As we emerge from the COVID-19 crisis, it’s very important for infection control professionals to think, “How do we take this crisis and use it as a lever to cause the change that we care about so much?”
Michael L. Millenson is an internationally known healthcare expert whose focus is the quality and safety of medical care. An adjunct associate professor of medicine at Northwestern University’s Feinberg School of Medicine, Millenson started his career as a healthcare reporter for the Chicago Tribune, where he was nominated for a Pulitzer Prize three times. He recently sat down with Infection Control Today®to talk about the sorry state of infection control before COVID-19, and whether the pandemic will force hospital systems and government agencies to take infection control more seriously.
Infection Control Today®: Infection preventionists are rock stars now because of COVID-19. But what happens after the crisis passes?
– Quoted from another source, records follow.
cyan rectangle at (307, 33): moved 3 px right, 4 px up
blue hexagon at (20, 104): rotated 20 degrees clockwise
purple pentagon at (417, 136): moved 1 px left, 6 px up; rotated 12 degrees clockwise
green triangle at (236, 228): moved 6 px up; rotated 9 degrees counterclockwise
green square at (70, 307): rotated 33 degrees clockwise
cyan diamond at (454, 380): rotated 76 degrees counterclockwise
Michael L. Millenson: My wife’s sister is an infectious disease doctor. And even the infectious disease physicians, much less the nurses and others, complain about being pretty low on the totem pole. It’s really kind of interesting in some ways, perhaps because infection control seems, quote unquote, commonsense. Don’t we know how to do that already? We don’t acknowledge what a poor job we do often of actually implementing what we know how to do. And I think that’s really, to me anyway, one of the most frustrating things. We have interventions that we know how to do. We know they’re important. You see all the time the World Health Organization and the CDC [US Centers for Disease Control and Prevention] talk about how important hand hygiene is, and we’re not implementing it. And perhaps this crisis will highlight pretty starkly how important implementation of infection control really is.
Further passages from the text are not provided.